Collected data
------------------------------

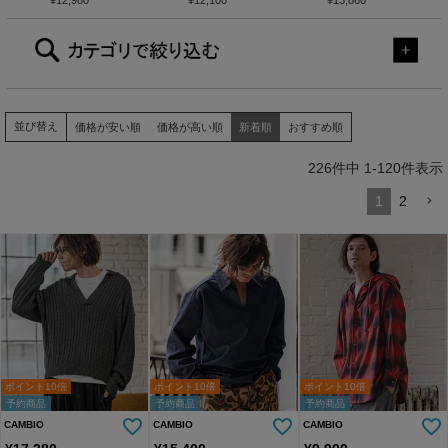
により納期異なる】【CAM
¥
12,980
【予約販売カラー・サイズ
¥
12,100
により納期異なる】【CAM
¥
13,860
タン
BIO(カンビオ)】Gobelin Sh
により納期異なる】 オール
BIO(カンビオ)】ストライプ
バー
ort Pants ショートパンツ(C
ラウンドストレッチテーパ
ワイドスラックスパンツ(B
AM25SS-002)
ードパンツ(BP-BFS0086)
P-BES0046)
並び替え
価格が安い順
価格が高い順
新着順
おすすめ順
226
件中
1
-
120
件表示
1
2
ポイント10倍
ポイント10倍
ポイント10倍
予約商品
予約商品
予約商品
CAMBIO
CAMBIO
CAMBIO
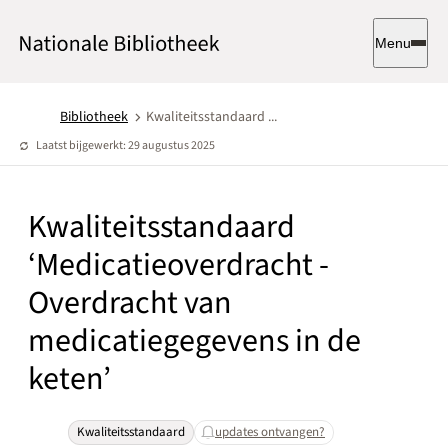
Menu
Bibliotheek
Kwaliteitsstandaard ...
Laatst bijgewerkt: 29 augustus 2025
Kwaliteitsstandaard
‘Medicatieoverdracht -
Overdracht van
medicatiegegevens in de
keten’
Kwaliteitsstandaard
updates ontvangen?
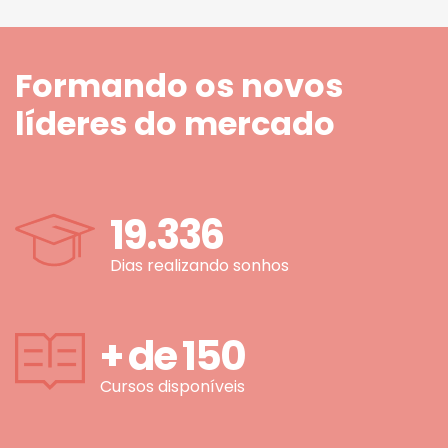
Formando os novos
líderes do mercado
19.336
Dias realizando sonhos
+ de
150
Cursos disponíveis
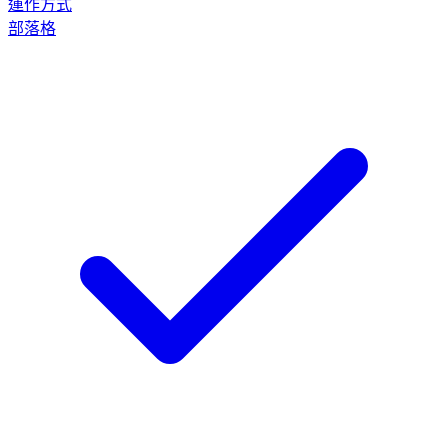
運作方式
部落格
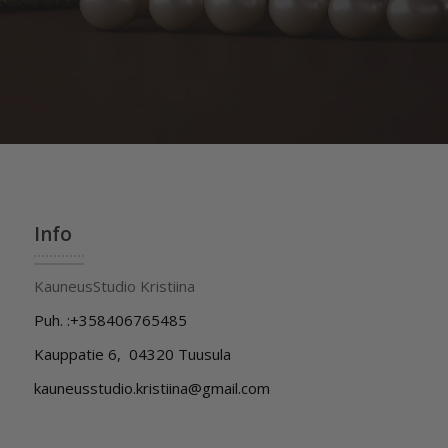
Info
KauneusStudio Kristiina
Puh. :+358406765485
Kauppatie 6, 04320 Tuusula
kauneusstudio.kristiina@gmail.com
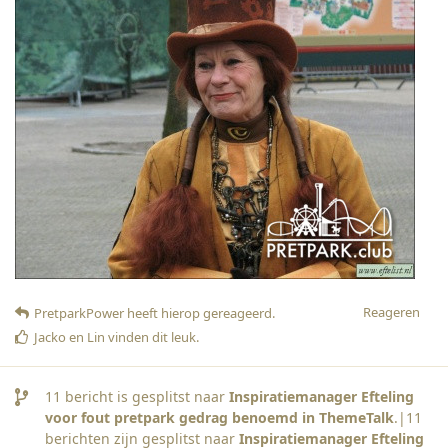
Reageren
PretparkPower
heeft hierop gereageerd
.
Jacko
en
Lin
vinden dit leuk
.
11
bericht is gesplitst naar
Inspiratiemanager Efteling
voor fout pretpark gedrag benoemd in ThemeTalk
.|
11
berichten zijn gesplitst naar
Inspiratiemanager Efteling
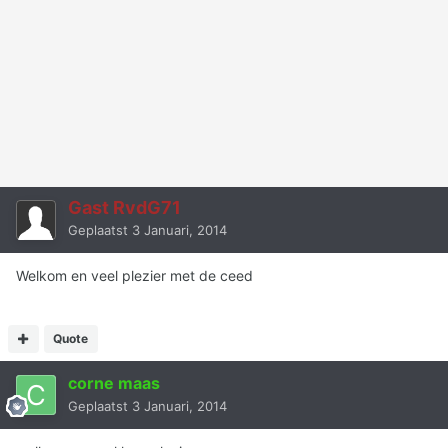
Gast RvdG71
Geplaatst
3 Januari, 2014
Welkom en veel plezier met de ceed
Quote
corne maas
Geplaatst
3 Januari, 2014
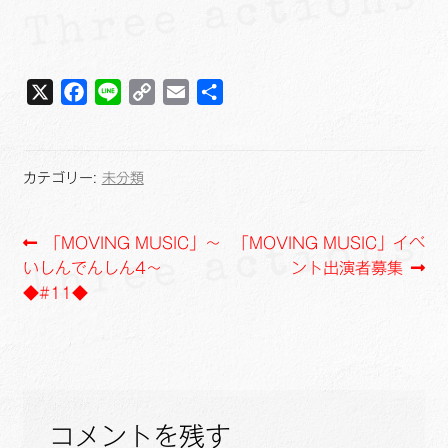
X
F
L
C
E
共
a
i
o
m
有
c
n
p
a
e
e
y
i
カテゴリー:
未分類
b
L
l
o
i
投
前
次
「MOVING MUSIC」～
「MOVING MUSIC」イベ
o
n
の
の
いしんでんしん4～
ント出演者募集
k
k
稿
投
投
◆#11◆
ナ
稿:
稿:
ビ
ゲ
コメントを残す
ー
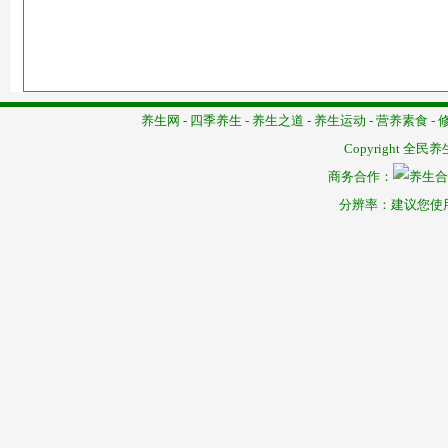
养生网
-
四季养生
-
养生之道
-
养生运动
-
营养素食
-
Copyright
全民养
商务合作：
分辨率：建议您使用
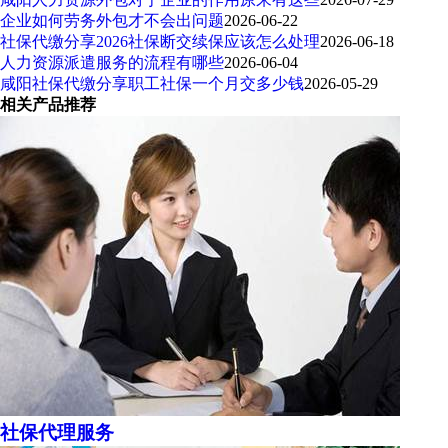
企业如何劳务外包才不会出问题
2026-06-22
社保代缴分享2026社保断交续保应该怎么处理
2026-06-18
人力资源派遣服务的流程有哪些
2026-06-04
咸阳社保代缴分享职工社保一个月交多少钱
2026-05-29
相关产品推荐
社保代理服务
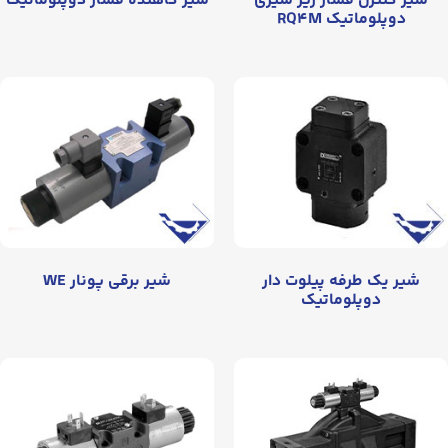
شیر کنترل فشار زیر شیری
شیر کاهنده فشار دوپلوماتیک
دوپلوماتیک RQ۴M
شیر یک طرفه پیلوت دار
شیر برقی پونار WE
دوپلوماتیک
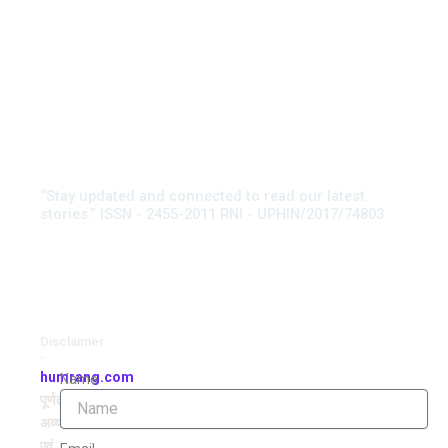
“Stay updated and connected to read our latest
stories.” ISSN - 2455-2011 RNI - UPHIN/2017/74803
Disclaimer
-
humrang.com
Name
पूर्णतः
अव्यवसायिक
एवं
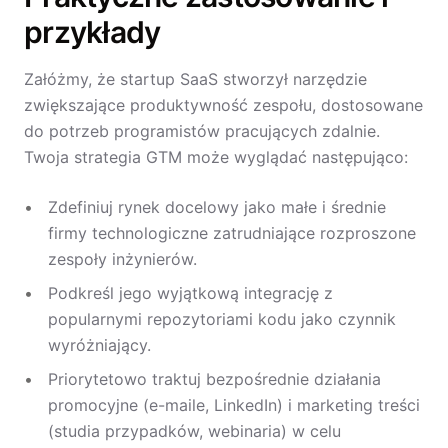
przykłady
Załóżmy, że startup SaaS stworzył narzędzie
zwiększające produktywność zespołu, dostosowane
do potrzeb programistów pracujących zdalnie.
Twoja strategia GTM może wyglądać następująco:
Zdefiniuj rynek docelowy jako małe i średnie
firmy technologiczne zatrudniające rozproszone
zespoły inżynierów.
Podkreśl jego wyjątkową integrację z
popularnymi repozytoriami kodu jako czynnik
wyróżniający.
Priorytetowo traktuj bezpośrednie działania
promocyjne (e-maile, LinkedIn) i marketing treści
(studia przypadków, webinaria) w celu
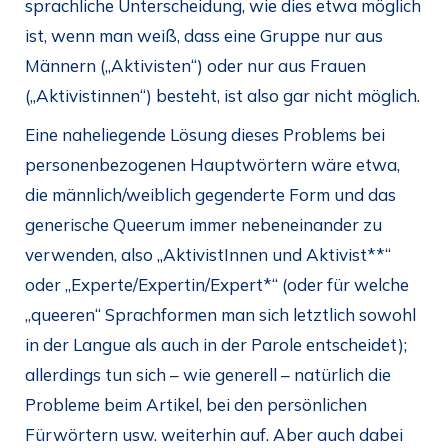
sprachliche Unterscheidung, wie dies etwa möglich
ist, wenn man weiß, dass eine Gruppe nur aus
Männern („Aktivisten“) oder nur aus Frauen
(„Aktivistinnen“) besteht, ist also gar nicht möglich.
Eine naheliegende Lösung dieses Problems bei
personenbezogenen Hauptwörtern wäre etwa,
die männlich/weiblich gegenderte Form und das
generische Queerum immer nebeneinander zu
verwenden, also „AktivistInnen und Aktivist**“
oder „Experte/Expertin/Expert*“ (oder für welche
„queeren“ Sprachformen man sich letztlich sowohl
in der Langue als auch in der Parole entscheidet);
allerdings tun sich – wie generell – natürlich die
Probleme beim Artikel, bei den persönlichen
Fürwörtern usw. weiterhin auf. Aber auch dabei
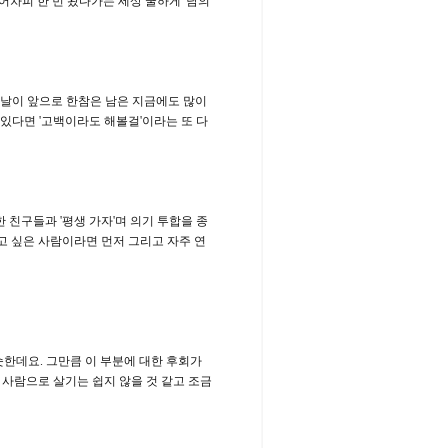
어차피 한 번 왔다가는 세상 쿨하게' 남의
 날이 앞으로 한참은 남은 지금에도 많이
 있다면 '고백이라도 해볼걸'이라는 또 다
 친구들과 '평생 가자'며 의기 투합을 종
고 싶은 사람이라면 먼저 그리고 자주 연
비슷한데요. 그만큼 이 부분에 대한 후회가
사람으로 살기는 쉽지 않을 것 같고 조금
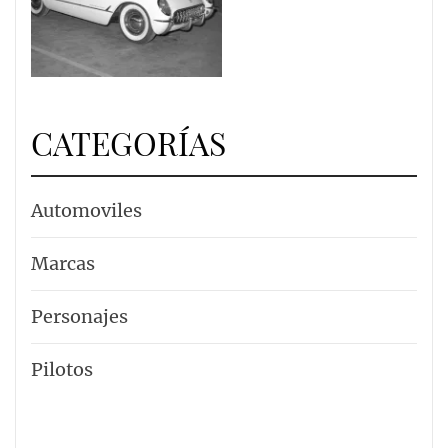
CATEGORÍAS
Automoviles
Marcas
Personajes
Pilotos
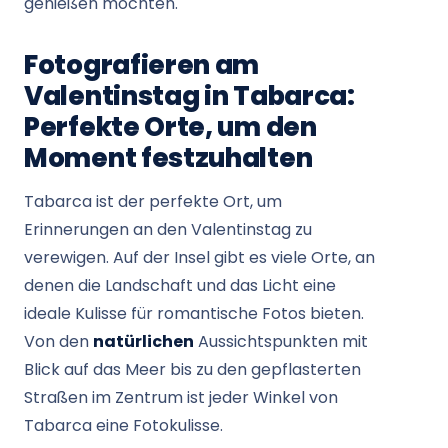
genießen möchten.
Fotografieren am
Valentinstag in Tabarca:
Perfekte Orte, um den
Moment festzuhalten
Tabarca ist der perfekte Ort, um
Erinnerungen an den Valentinstag zu
verewigen. Auf der Insel gibt es viele Orte, an
denen die Landschaft und das Licht eine
ideale Kulisse für romantische Fotos bieten.
Von den
natürlichen
Aussichtspunkten mit
Blick auf das Meer bis zu den gepflasterten
Straßen im Zentrum ist jeder Winkel von
Tabarca eine Fotokulisse.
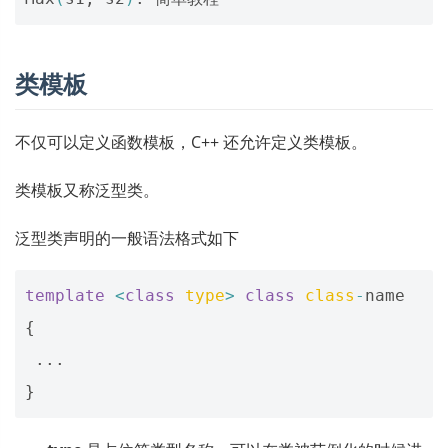
类模板
不仅可以定义函数模板，C++ 还允许定义类模板。
类模板又称泛型类。
泛型类声明的一般语法格式如下
template
<
class
type
>
class
class
-
name
{
...
}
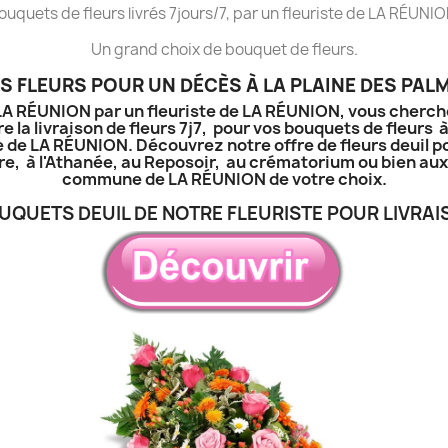
ouquets de fleurs livrés 7jours/7, par un fleuriste de LA RÉUNIO
Un grand choix de bouquet de fleurs.
S FLEURS POUR UN DÉCÈS À LA PLAINE DES PALM
à LA RÉUNION par un fleuriste de LA RÉUNION, vous cherch
e la livraison de fleurs 7j7, pour vos bouquets de fleurs 
e de LA RÉUNION. Découvrez notre offre de fleurs deuil p
tière, à l'Athanée, au Reposoir, au crématorium ou bien a
commune de LA RÉUNION de votre choix.
UQUETS DEUIL DE NOTRE FLEURISTE POUR LIVRAI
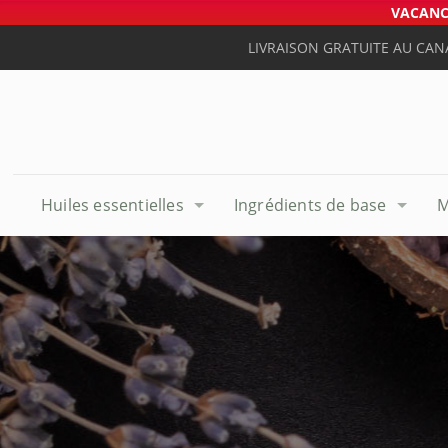
VACANCE
LIVRAISON GRATUITE AU CAN
Huiles essentielles
Ingrédients de base
M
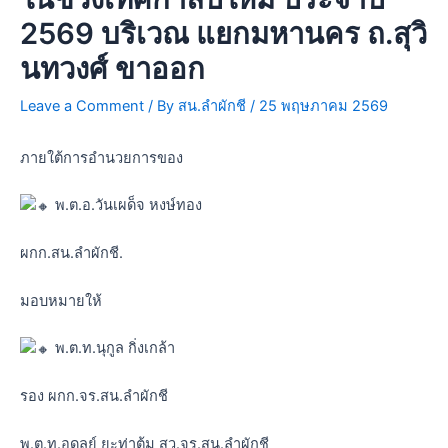
2569 บริเวณ แยกมหานคร ถ.สุวิ
นทวงศ์ ขาออก
Leave a Comment
/ By
สน.ลำผักชี
/
25 พฤษภาคม 2569
ภายใต้การอำนวยการของ
พ.ต.อ.วันเผด็จ หงษ์ทอง
ผกก.สน.ลำผักชี.
มอบหมายให้
พ.ต.ท.นุกูล กิ่งเกล้า
รอง ผกก.จร.สน.ลำผักชี
พ.ต.ท.อดุลย์ ยะท่าตุ้ม สว.จร.สน.ลำผักชี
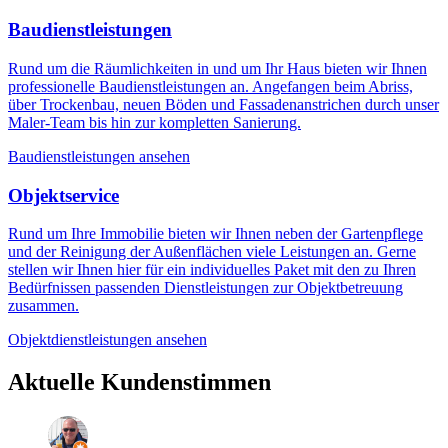
Baudienstleistungen
Rund um die Räumlichkeiten in und um Ihr Haus bieten wir Ihnen
professionelle Baudienstleistungen an. Angefangen beim Abriss,
über Trockenbau, neuen Böden und Fassadenanstrichen durch unser
Maler-Team bis hin zur kompletten Sanierung.
Baudienstleistungen ansehen
Objektservice
Rund um Ihre Immobilie bieten wir Ihnen neben der Gartenpflege
und der Reinigung der Außenflächen viele Leistungen an. Gerne
stellen wir Ihnen hier für ein individuelles Paket mit den zu Ihren
Bedürfnissen passenden Dienstleistungen zur Objektbetreuung
zusammen.
Objektdienstleistungen ansehen
Aktuelle Kundenstimmen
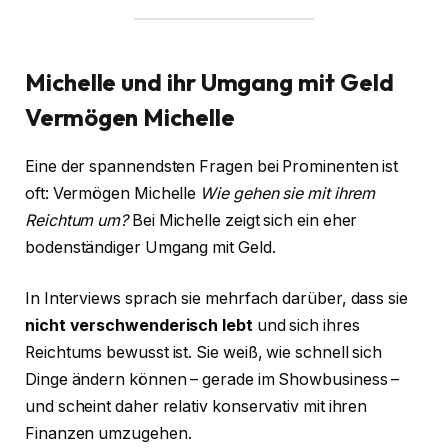
Michelle und ihr Umgang mit Geld
Vermögen Michelle
Eine der spannendsten Fragen bei Prominenten ist
oft: Vermögen Michelle
Wie gehen sie mit ihrem
Reichtum um?
Bei Michelle zeigt sich ein eher
bodenständiger Umgang mit Geld.
In Interviews sprach sie mehrfach darüber, dass sie
nicht verschwenderisch lebt
und sich ihres
Reichtums bewusst ist. Sie weiß, wie schnell sich
Dinge ändern können – gerade im Showbusiness –
und scheint daher relativ konservativ mit ihren
Finanzen umzugehen.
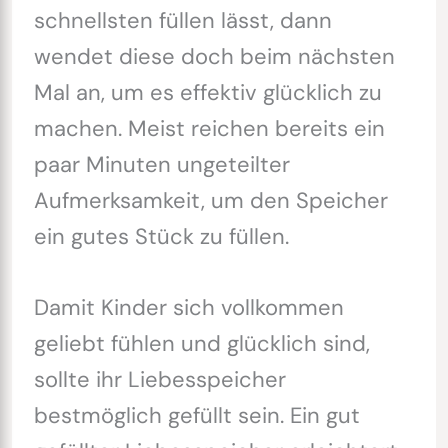
schnellsten füllen lässt, dann
wendet diese doch beim nächsten
Mal an, um es effektiv glücklich zu
machen. Meist reichen bereits ein
paar Minuten ungeteilter
Aufmerksamkeit, um den Speicher
ein gutes Stück zu füllen.
Damit Kinder sich vollkommen
geliebt fühlen und glücklich sind,
sollte ihr Liebesspeicher
bestmöglich gefüllt sein. Ein gut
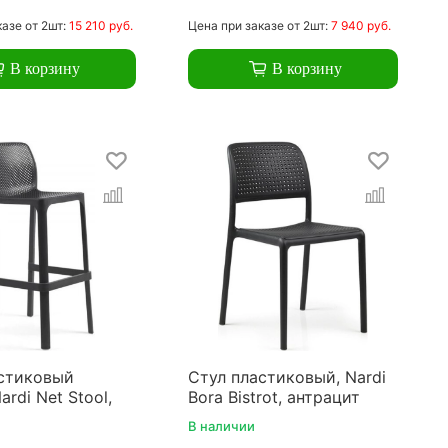
казе
от 2шт:
15 210 руб.
Цена
при заказе
от 2шт:
7 940 руб.
В корзину
В корзину
стиковый
Стул пластиковый, Nardi
rdi Net Stool,
Bora Bistrot, антрацит
В наличии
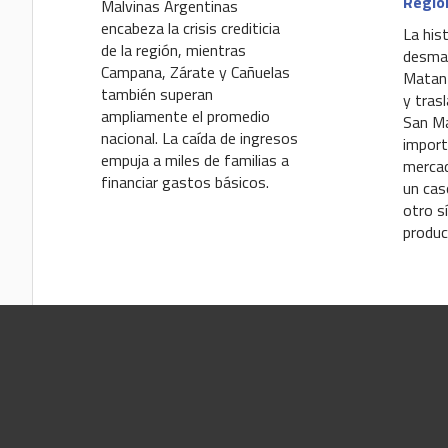
Regió
Malvinas Argentinas
encabeza la crisis crediticia
La his
de la región, mientras
desman
Campana, Zárate y Cañuelas
Matanz
también superan
y tras
ampliamente el promedio
San Ma
nacional. La caída de ingresos
import
empuja a miles de familias a
mercad
financiar gastos básicos.
un cas
otro s
produc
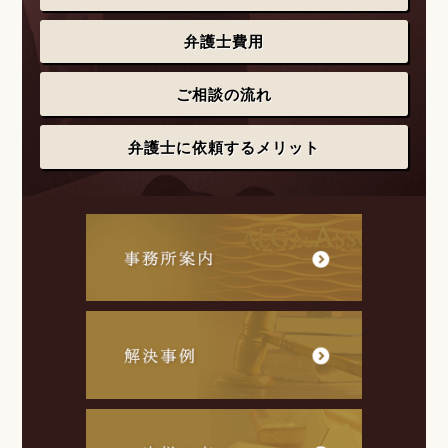
弁護士費用
ご相談の流れ
弁護士に依頼するメリット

------------------------------

Each line from the beginning of the entries up to and including the one containing "Overdracht van" must be restated exactly. Pictures are to be left out.

により納期異なる】【CAM
¥
12,980
【予約販売カラー・サイズ
¥
12,100
により納期異なる】【CAM
¥
13,860
タン
BIO(カンビオ)】Gobelin Sh
により納期異なる】 オール
BIO(カンビオ)】ストライプ
バー
ort Pants ショートパンツ(C
ラウンドストレッチテーパ
ワイドスラックスパンツ(B
AM25SS-002)
ードパンツ(BP-BFS0086)
P-BES0046)
並び替え
価格が安い順
価格が高い順
新着順
おすすめ順
226
件中
1
-
120
件表示
1
2
ポイント10倍
ポイント10倍
ポイント10倍
予約商品
予約商品
予約商品
CAMBIO
CAMBIO
CAMBIO
Menu
Bibliotheek
Kwaliteitsstandaard ...
Laatst bijgewerkt: 29 augustus 2025
Kwaliteitsstandaard
‘Medicatieoverdracht -
Overdracht van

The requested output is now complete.